◆ Work to complete ◆
Count the lines in the records below that contain the word "Memory", and give only that count.

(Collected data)
------------

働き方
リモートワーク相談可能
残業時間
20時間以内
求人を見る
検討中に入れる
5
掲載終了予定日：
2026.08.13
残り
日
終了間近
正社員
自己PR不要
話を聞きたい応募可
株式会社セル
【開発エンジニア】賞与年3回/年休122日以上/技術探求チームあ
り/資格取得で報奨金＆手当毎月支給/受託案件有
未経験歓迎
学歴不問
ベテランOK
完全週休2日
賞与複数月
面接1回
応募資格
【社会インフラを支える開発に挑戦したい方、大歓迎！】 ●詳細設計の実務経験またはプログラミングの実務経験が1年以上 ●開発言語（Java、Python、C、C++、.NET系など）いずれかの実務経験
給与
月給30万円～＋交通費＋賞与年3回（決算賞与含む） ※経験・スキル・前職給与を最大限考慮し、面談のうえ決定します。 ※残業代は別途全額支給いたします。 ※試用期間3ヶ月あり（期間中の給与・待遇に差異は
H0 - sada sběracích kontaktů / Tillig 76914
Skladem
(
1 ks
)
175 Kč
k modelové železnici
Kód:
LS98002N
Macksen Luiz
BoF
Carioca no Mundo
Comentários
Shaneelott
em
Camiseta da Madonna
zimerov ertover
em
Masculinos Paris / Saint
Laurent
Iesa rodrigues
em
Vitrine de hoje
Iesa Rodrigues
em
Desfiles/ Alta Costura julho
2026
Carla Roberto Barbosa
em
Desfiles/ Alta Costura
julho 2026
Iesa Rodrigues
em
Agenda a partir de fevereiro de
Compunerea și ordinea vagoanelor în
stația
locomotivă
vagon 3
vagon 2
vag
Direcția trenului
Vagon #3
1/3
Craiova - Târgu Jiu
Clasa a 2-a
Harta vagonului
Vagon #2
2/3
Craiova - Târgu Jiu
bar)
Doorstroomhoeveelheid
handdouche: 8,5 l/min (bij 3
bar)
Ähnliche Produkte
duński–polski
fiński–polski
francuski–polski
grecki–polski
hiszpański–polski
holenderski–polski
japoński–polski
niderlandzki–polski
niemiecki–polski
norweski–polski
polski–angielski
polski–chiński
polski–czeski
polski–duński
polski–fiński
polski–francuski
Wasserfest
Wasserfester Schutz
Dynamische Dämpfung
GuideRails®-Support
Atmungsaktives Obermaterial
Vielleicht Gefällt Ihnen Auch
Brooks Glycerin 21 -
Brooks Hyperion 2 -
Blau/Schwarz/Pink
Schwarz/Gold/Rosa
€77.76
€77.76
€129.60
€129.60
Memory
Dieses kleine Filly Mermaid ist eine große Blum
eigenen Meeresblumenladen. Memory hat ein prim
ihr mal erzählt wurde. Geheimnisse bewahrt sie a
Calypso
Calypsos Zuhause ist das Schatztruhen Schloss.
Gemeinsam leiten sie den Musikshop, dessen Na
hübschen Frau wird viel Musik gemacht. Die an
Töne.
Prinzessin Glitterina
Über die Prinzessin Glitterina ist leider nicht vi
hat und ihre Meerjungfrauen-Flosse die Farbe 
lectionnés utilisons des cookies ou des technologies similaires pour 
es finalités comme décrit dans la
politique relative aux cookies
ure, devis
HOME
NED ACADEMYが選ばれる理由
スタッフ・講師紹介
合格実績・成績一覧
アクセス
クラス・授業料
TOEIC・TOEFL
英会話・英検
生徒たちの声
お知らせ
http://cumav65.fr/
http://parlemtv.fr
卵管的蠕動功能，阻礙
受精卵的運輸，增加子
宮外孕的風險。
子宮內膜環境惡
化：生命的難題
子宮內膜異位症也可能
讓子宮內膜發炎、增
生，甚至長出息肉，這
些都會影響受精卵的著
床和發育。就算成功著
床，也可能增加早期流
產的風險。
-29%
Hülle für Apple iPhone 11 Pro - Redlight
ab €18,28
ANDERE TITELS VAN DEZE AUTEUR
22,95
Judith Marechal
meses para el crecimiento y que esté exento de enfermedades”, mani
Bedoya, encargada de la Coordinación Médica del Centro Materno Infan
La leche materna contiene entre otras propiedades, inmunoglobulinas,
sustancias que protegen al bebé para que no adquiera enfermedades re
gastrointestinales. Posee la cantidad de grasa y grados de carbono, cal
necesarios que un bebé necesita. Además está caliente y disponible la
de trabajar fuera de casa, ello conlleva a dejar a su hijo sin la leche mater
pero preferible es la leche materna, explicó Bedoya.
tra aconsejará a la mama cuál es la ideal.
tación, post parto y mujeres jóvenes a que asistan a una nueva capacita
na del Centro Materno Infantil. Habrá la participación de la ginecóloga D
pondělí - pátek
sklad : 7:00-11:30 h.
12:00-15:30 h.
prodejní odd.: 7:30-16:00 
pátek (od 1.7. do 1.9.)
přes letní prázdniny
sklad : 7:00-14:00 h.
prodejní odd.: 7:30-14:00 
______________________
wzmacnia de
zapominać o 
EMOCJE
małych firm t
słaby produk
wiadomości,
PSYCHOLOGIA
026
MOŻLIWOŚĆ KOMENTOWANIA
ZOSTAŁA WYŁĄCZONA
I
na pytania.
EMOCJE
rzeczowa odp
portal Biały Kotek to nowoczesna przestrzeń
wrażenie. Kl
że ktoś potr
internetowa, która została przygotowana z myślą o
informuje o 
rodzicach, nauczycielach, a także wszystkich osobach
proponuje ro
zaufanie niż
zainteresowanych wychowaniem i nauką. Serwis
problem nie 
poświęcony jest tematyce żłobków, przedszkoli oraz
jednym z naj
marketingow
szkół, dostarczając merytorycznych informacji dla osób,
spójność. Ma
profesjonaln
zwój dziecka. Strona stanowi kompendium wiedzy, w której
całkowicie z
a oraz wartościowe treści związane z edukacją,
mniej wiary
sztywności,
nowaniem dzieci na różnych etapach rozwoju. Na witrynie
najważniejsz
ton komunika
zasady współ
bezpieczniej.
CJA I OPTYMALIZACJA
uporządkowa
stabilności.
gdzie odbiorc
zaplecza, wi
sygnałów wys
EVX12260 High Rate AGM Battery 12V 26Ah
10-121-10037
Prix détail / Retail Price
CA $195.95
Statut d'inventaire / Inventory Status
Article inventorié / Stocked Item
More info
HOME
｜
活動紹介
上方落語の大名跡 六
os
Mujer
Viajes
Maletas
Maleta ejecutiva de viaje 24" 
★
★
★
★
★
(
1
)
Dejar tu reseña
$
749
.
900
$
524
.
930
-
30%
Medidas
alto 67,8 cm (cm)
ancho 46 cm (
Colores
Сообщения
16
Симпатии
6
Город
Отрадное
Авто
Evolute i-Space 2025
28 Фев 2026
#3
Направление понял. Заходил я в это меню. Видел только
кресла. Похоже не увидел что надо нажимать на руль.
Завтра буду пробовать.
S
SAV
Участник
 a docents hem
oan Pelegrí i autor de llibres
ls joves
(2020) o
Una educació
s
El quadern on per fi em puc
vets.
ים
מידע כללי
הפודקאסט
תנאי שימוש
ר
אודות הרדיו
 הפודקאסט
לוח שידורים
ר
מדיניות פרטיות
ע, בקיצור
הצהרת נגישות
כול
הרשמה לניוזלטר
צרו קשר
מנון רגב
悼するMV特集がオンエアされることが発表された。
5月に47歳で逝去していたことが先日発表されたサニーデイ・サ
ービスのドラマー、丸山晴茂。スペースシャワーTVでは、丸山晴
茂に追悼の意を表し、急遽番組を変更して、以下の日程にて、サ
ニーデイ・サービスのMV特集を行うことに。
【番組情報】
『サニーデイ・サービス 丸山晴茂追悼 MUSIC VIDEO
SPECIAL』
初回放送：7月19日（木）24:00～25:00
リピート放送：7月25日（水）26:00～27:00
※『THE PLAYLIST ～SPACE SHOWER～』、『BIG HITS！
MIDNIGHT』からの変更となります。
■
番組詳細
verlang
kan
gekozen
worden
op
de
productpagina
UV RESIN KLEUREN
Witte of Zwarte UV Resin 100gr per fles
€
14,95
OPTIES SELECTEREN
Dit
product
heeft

------------

◆ Answer space ◆
2